FAQ

Jesse Denardo escribió:

$ 9.2_dev/bin/pg_controldata data
Latest checkpoint's NextMultiXactId: 2982
Latest checkpoint's NextMultiOffset: 6479
So what's happening here is that the MultiXact 2982 lives in a SLRU page
that doesn't exist. pg_upgrade didn't copy the pg_multixact files from
the old cluster, because they are not compatible; instead it just sets
the values in pg_control. As soon as a new multixact is to be created,
things fail because the code is not prepared to deal with the
possibility that the underlying SLRU files have not been extended during
normal operation.

I see two ways to deal with this:

1. On each multixact creation, verify whether the pages we're trying to
modify do in fact exist. If they don't, create them.

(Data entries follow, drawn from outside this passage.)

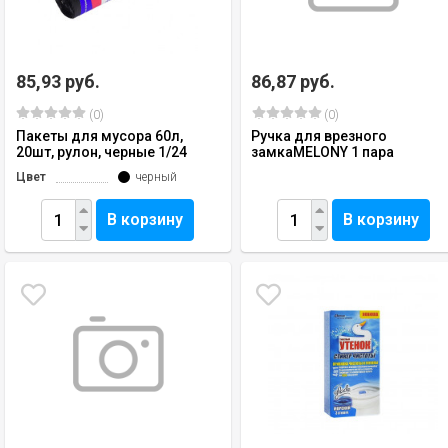
85,93 руб.
86,87 руб.
(0)
(0)
Пакеты для мусора 60л,
Ручка для врезного
20шт, рулон, черные 1/24
замкаMELONY 1 пара
Цвет
черный
В корзину
В корзину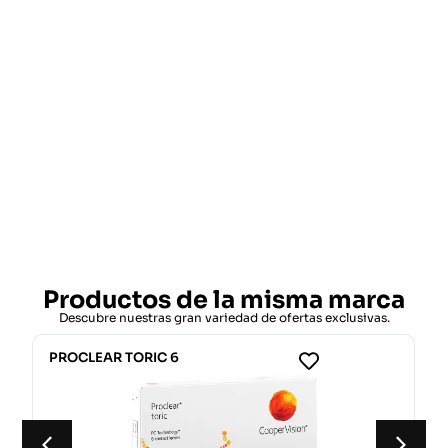
Productos de la misma marca
Descubre nuestras gran variedad de ofertas exclusivas.
PROCLEAR TORIC 6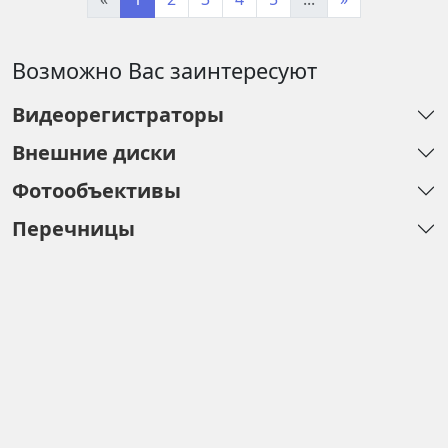
Возможно Вас заинтересуют
Видеорегистраторы
Внешние диски
Фотообъективы
Перечницы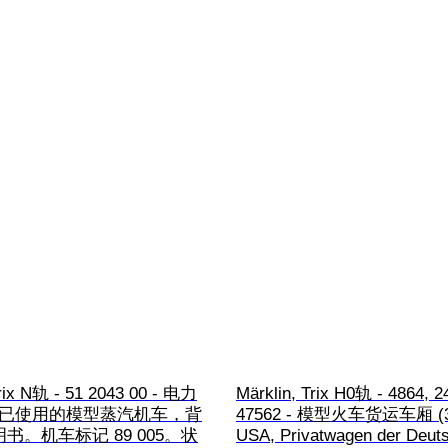
 Trix N轨 - 51 2043 00 - 电力
Märklin, Trix H0轨 - 4864, 2
) - 已使用的模型蒸汽机车，背
47562 - 模型火车货运车厢 (3) 
书。机车标记 89 005。状
USA, Privatwagen der Deut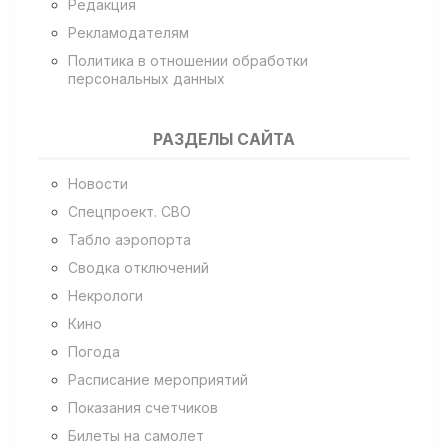
Редакция
Рекламодателям
Политика в отношении обработки
персональных данных
РАЗДЕЛЫ САЙТА
Новости
Спецпроект. СВО
Табло аэропорта
Сводка отключений
Некрологи
Кино
Погода
Расписание мероприятий
Показания счетчиков
Билеты на самолет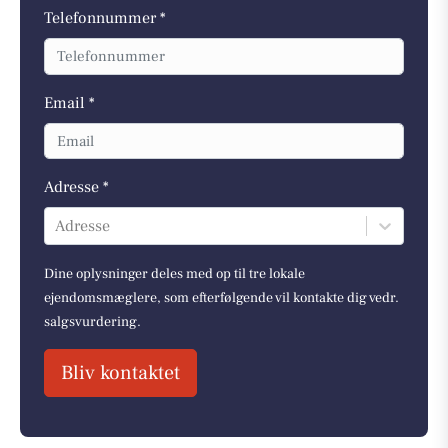
Telefonnummer *
Email *
Adresse *
Adresse
Dine oplysninger deles med op til tre lokale
ejendomsmæglere, som efterfølgende vil kontakte dig vedr.
salgsvurdering.
Bliv kontaktet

2. At startup, verify the "next" multixact values, and extend the files
if necessary.

I think (1) is not a very good idea because it will cause too large an
impact at runtime, when it is not really necessary. I lean more towards
(2). On IM, Bruce suggested instead:

2a. Same as (2), but only do it in pg_upgrade's usage of postgres'
binary-upgrade mode (postgres -b). Thus this will be done once during
the upgrade process and not every time the system starts up.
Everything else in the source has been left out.